GitHub Actions Is an Automation Entry Point, Not a Deployment Machine

A practical review of where GitHub Actions works well, where it becomes the wrong execution environment, and how to draw a cleaner boundary for small project deployments.

My first experience with CI/CD was Travis CI on GitHub open source projects. Later, Travis became less attractive for personal projects, while GitHub Actions was built directly into the repository workflow. Blogs, documentation sites, and small open source projects naturally moved there.

The judgment at the time was simple: if the code lives on GitHub, automation should live next to it. Push code, run tests, build artifacts, publish packages, deploy the site. The experience was smooth.

Looking back after a few years, that judgment was only half right.

GitHub Actions is excellent for one-off automation around a repository: testing, linting, building, publishing npm packages, building Docker images, generating documentation, and notifying external systems. It is less suitable as the default execution environment for every deployment, especially when the target server is far away from the runner, the deployment needs to transfer many files, the process depends on server-local state, or the operational boundary should be clearer.

Chinese version of this article

This article revisits several related experiences:

  • Moving from Travis CI to GitHub Actions.
  • Publishing npm packages with Actions.
  • Building Docker images in Actions.
  • Changing this blog’s deployment from “Actions uploads the built files” to “Actions sends a signed webhook, and the server pulls, builds, and publishes locally.”

The short version is: GitHub Actions is a good automation entry point, but it should not automatically become the production deployment machine.

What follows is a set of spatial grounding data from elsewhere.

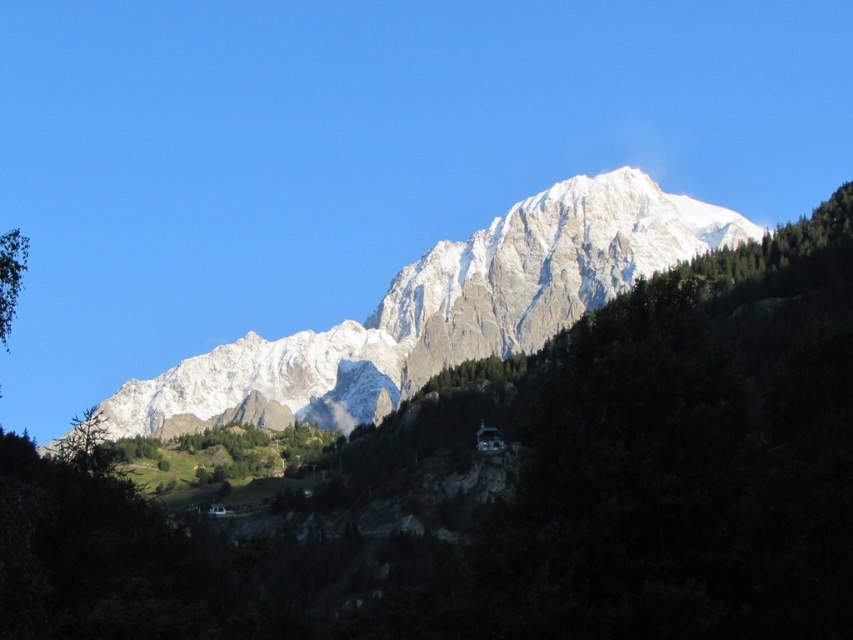 Can you confirm if white crystalline mountain range at center is positioned above green leafy tree at left?

Incorrect, white crystalline mountain range at center is not positioned above green leafy tree at left.

This screenshot has height=640, width=853. Describe the element at coordinates (440, 310) in the screenshot. I see `white crystalline mountain range at center` at that location.

This screenshot has height=640, width=853. I want to click on white crystalline mountain range at center, so click(440, 310). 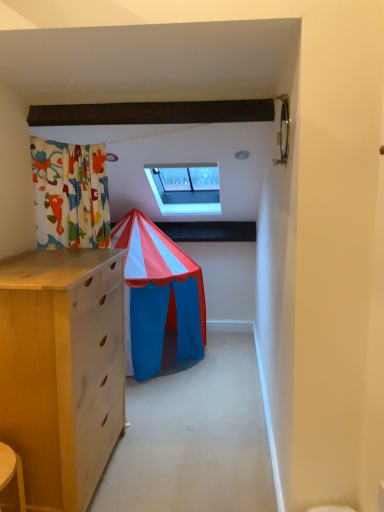 The height and width of the screenshot is (512, 384). Describe the element at coordinates (185, 188) in the screenshot. I see `transparent glass window at upper center` at that location.

Image resolution: width=384 pixels, height=512 pixels. Find the location of `transparent glass window at upper center`. transparent glass window at upper center is located at coordinates (185, 188).

In order to click on transparent glass window at upper center in this screenshot , I will do `click(185, 188)`.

CI Belongs Close to the Repository

Travis CI was attractive in the early days because the setup was simple. Open source code was already on GitHub, and a .travis.yml file could run tests and builds after every push.

The downside was that CI lived in another system. Permissions, logs, triggers, caching, and deployment behavior all had to be understood across two platforms. Once GitHub Actions matured, putting CI back beside the repository became the natural choice.

Actions has several strengths:

  1. It is connected to GitHub events such as push, pull_request, release, and workflow_dispatch.
  2. Secrets, permissions, environments, and branch protection live in the same platform.
  3. The Marketplace covers many common tasks.
  4. Hosted runners cover Ubuntu, Windows, and macOS.
  5. Logs, checks, and pull request gates are part of the code review flow.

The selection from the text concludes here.